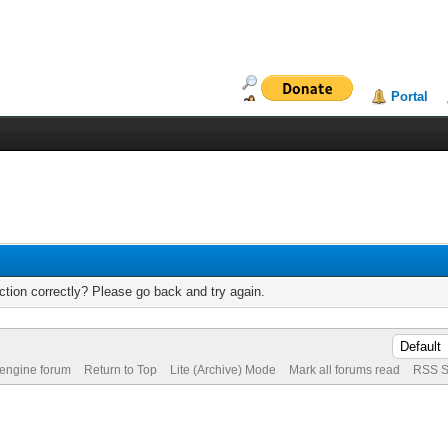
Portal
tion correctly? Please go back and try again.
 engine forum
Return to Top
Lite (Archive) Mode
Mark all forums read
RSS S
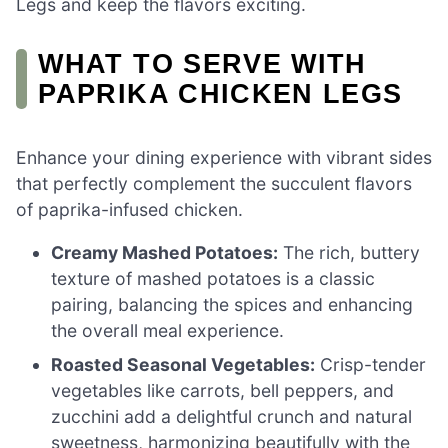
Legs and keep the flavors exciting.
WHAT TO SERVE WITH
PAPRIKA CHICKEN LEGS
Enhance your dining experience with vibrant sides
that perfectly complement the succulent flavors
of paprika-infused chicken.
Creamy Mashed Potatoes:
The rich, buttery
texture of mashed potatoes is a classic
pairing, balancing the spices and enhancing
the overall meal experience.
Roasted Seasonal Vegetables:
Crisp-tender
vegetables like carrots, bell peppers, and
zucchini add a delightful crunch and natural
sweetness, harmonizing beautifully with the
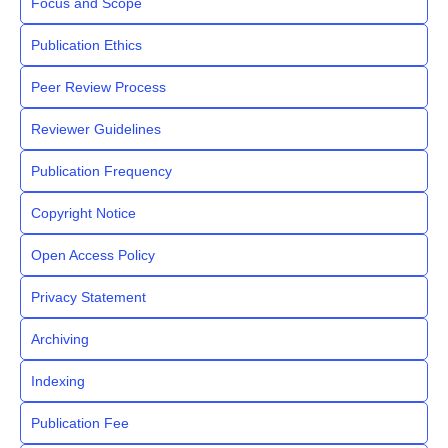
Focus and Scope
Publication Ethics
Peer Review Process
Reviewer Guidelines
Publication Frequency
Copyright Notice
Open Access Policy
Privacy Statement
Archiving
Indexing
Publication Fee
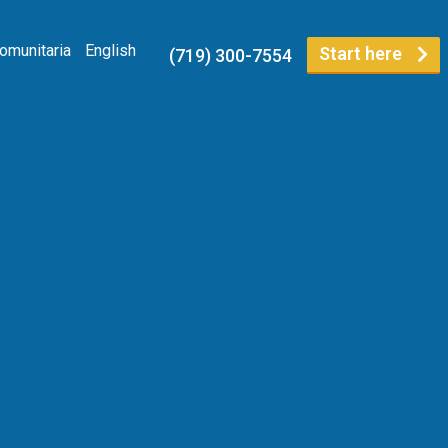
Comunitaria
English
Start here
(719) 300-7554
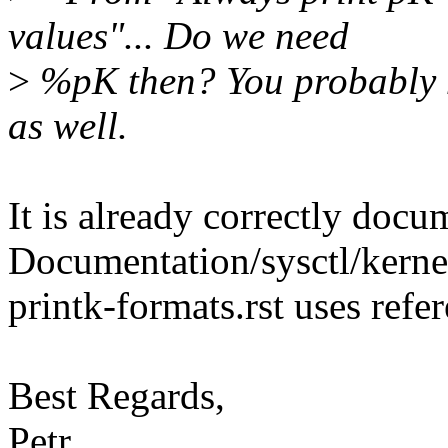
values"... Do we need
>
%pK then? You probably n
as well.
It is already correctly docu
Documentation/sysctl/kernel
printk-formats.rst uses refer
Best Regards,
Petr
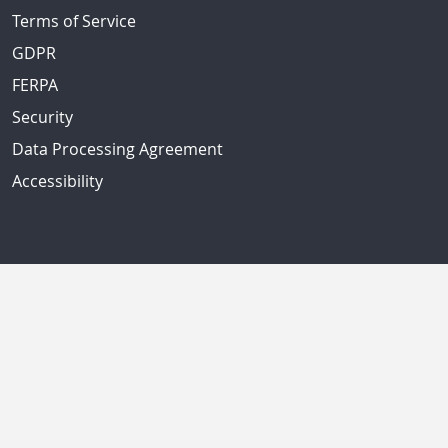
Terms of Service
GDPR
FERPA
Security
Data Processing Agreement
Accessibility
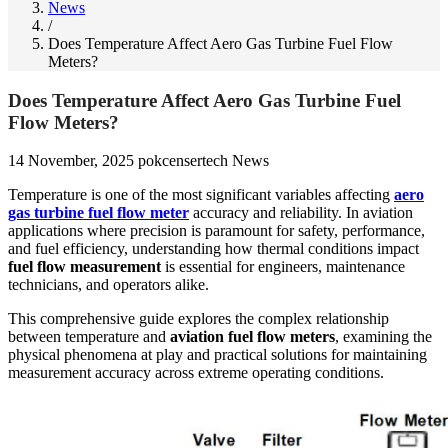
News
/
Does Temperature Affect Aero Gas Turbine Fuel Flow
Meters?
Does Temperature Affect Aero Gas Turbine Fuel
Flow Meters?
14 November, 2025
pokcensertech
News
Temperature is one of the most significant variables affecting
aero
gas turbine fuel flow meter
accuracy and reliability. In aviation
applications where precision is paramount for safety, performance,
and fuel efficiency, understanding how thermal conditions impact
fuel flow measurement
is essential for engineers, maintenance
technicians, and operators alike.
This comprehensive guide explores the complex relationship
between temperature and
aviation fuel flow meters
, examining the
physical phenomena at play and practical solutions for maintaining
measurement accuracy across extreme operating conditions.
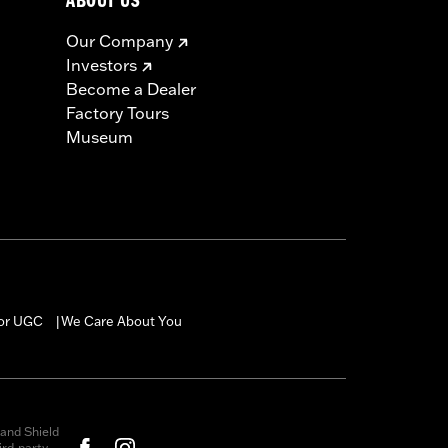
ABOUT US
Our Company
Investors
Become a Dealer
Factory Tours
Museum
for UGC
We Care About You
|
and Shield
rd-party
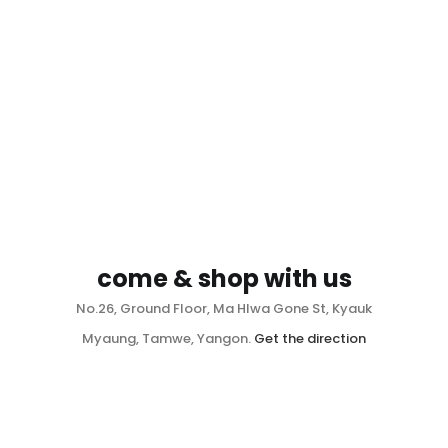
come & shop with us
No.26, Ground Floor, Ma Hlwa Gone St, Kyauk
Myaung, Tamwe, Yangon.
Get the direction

════════

#### What you will do
In the listing above, find the line with "Lite (Archive) Mode" and the line with "Data Processing Agreement". Set down exactly those lines and everything between them, skipping pictures.

#### Reply
Lite (Archive) Mode
Mark all forums read
RSS S
Legs and keep the flavors exciting.
WHAT TO SERVE WITH
PAPRIKA CHICKEN LEGS
Enhance your dining experience with vibrant sides
that perfectly complement the succulent flavors
of paprika-infused chicken.
Creamy Mashed Potatoes:
The rich, buttery
texture of mashed potatoes is a classic
pairing, balancing the spices and enhancing
the overall meal experience.
Roasted Seasonal Vegetables:
Crisp-tender
vegetables like carrots, bell peppers, and
zucchini add a delightful crunch and natural
sweetness, harmonizing beautifully with the
Focus and Scope
Publication Ethics
Peer Review Process
Reviewer Guidelines
Publication Frequency
Copyright Notice
Open Access Policy
Privacy Statement
Archiving
Indexing
Publication Fee
Comunitaria
English
Start here
(719) 300-7554
values"... Do we need
>
%pK then? You probably n
as well.
It is already correctly docu
Documentation/sysctl/kernel
printk-formats.rst uses refer
Best Regards,
Petr
Terms of Service
GDPR
FERPA
Security
Data Processing Agreement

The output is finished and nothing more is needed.